Your objective
Filter the lines below, copying only those with the string "dall".

Exercise data

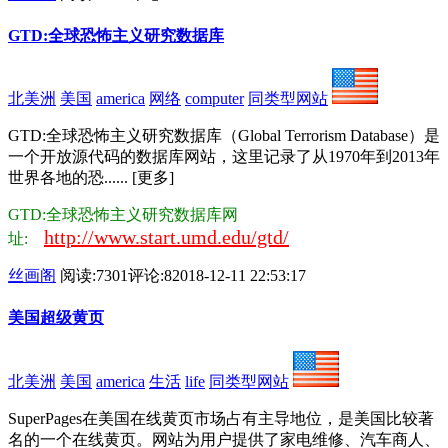
GTD:全球恐怖主义研究数据库
北美洲
美国
america
网络
computer
同类型网站
GTD:全球恐怖主义研究数据库（Global Terrorism Database）是
一个开放源代码的数据库网站，这里记录了从1970年到2013年
世界各地的恐...... [更多]
GTD:全球恐怖主义研究数据库网
http://www.start.umd.edu/gtd/
址:
丝画阁
阅读:7301
评论:8
2018-12-11 22:53:17
美国超级黄页
北美洲
美国
america
生活
life
同类型网站
SuperPages在美国在线黄页市场占有主导地位，是美国比较著
名的一个在线黄页。网站为用户提供了家电维修、汽车商人、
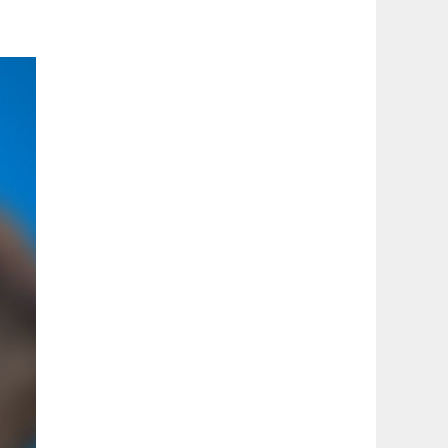
latérale
1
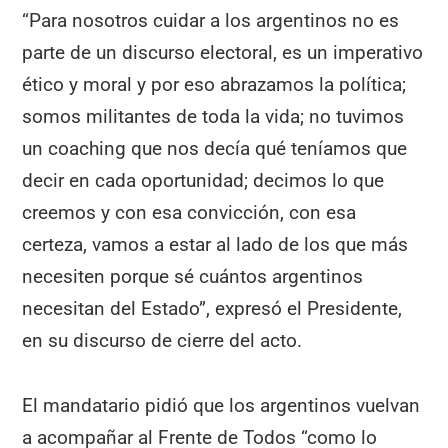
“Para nosotros cuidar a los argentinos no es
parte de un discurso electoral, es un imperativo
ético y moral y por eso abrazamos la política;
somos militantes de toda la vida; no tuvimos
un coaching que nos decía qué teníamos que
decir en cada oportunidad; decimos lo que
creemos y con esa convicción, con esa
certeza, vamos a estar al lado de los que más
necesiten porque sé cuántos argentinos
necesitan del Estado”, expresó el Presidente,
en su discurso de cierre del acto.
El mandatario pidió que los argentinos vuelvan
a acompañar al Frente de Todos “como lo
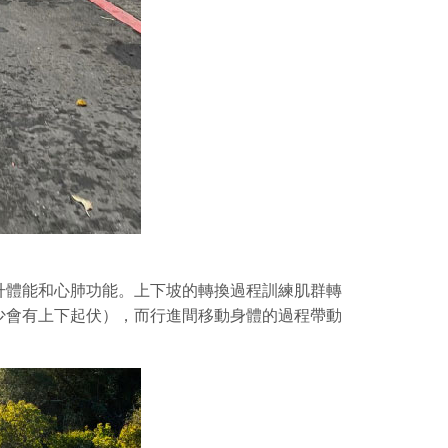
升體能和心肺功能。上下坡的轉換過程訓練肌群轉
少會有上下起伏），而行進間移動身體的過程帶動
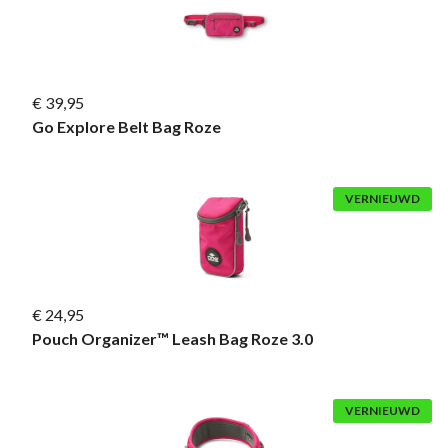
€ 39,95
Go Explore Belt Bag Roze
VERNIEUWD
€ 24,95
Pouch Organizer™ Leash Bag Roze 3.0
VERNIEUWD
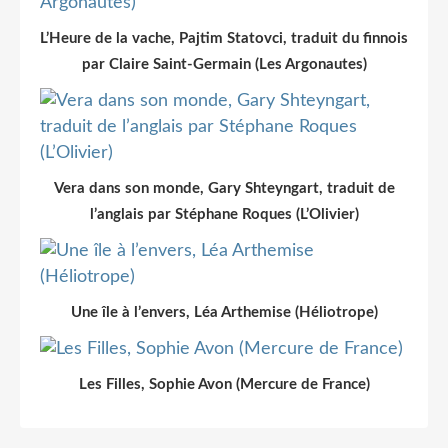
L’Heure de la vache, Pajtim Statovci, traduit du finnois
par Claire Saint-Germain (Les Argonautes)
Vera dans son monde, Gary Shteyngart, traduit de
l’anglais par Stéphane Roques (L’Olivier)
Une île à l’envers, Léa Arthemise (Héliotrope)
Les Filles, Sophie Avon (Mercure de France)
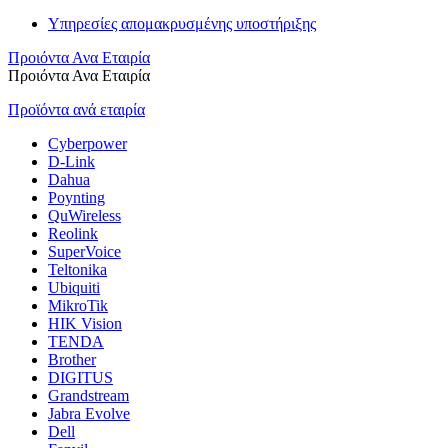
Υπηρεσίες απομακρυσμένης υποστήριξης
Προιόντα Ανα Εταιρία
Προιόντα Ανα Εταιρία
Προϊόντα ανά εταιρία
Cyberpower
D-Link
Dahua
Poynting
QuWireless
Reolink
SuperVoice
Teltonika
Ubiquiti
MikroTik
HIK Vision
TENDA
Brother
DIGITUS
Grandstream
Jabra Evolve
Dell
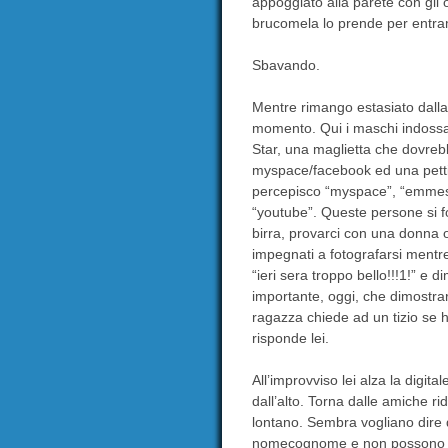
appoggiato alla parete con gli 
brucomela lo prende per entramb
Sbavando.
Mentre rimango estasiato dall
momento. Qui i maschi indossano
Star, una maglietta che dovreb
myspace/facebook ed una pettina
percepisco “myspace”, “emmesseen
“youtube”. Queste persone si f
birra, provarci con una donna
impegnati a fotografarsi mentre
“ieri sera troppo bello!!!1!” e d
importante, oggi, che dimostrar
ragazza chiede ad un tizio se 
risponde lei.
All’improvviso lei alza la digital
dall’alto. Torna dalle amiche 
lontano. Sembra vogliano dire
nomecognome e non possono cer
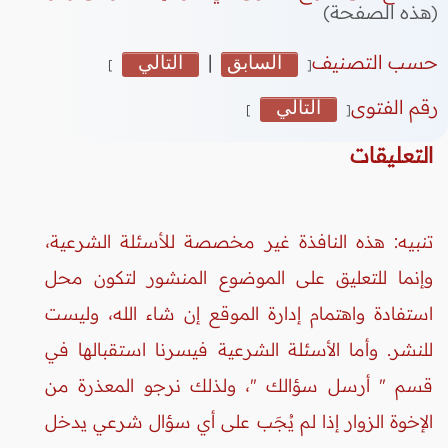
(هذه الصفحة)
حسب التصنيف
السابق
|
التالي
]
[
رقم الفتوى
التالي
]
[
التعليقات
تنبيه: هذه النافذة غير مخصصة للأسئلة الشرعية،
وإنما للتعليق على الموضوع المنشور لتكون محل
استفادة واهتمام إدارة الموقع إن شاء الله، وليست
للنشر. وأما الأسئلة الشرعية فيسرنا استقبالها في
قسم " أرسل سؤالك "، ولذلك نرجو المعذرة من
الإخوة الزوار إذا لم يُجَب على أي سؤال شرعي يدخل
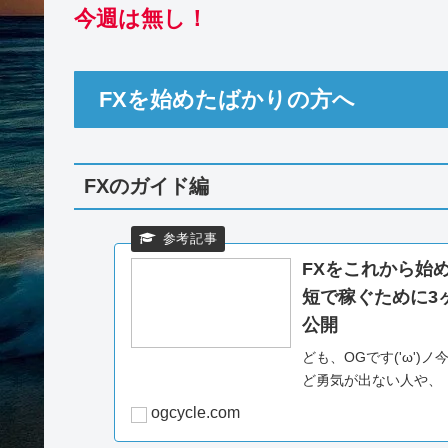
ogcycle.com
デイトレード マーケットで勝ち続けるため
今週の先出指標トレード
今週の指標前のブログを掲載しています。こ
んな流れが指標前に来ていて、市場の考えや
エンタメ要素が多いですが、少しでも参考になれば
今週は無し！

Worked solution
Mentre rimango estasiato dall
dall’alto. Torna dalle amiche 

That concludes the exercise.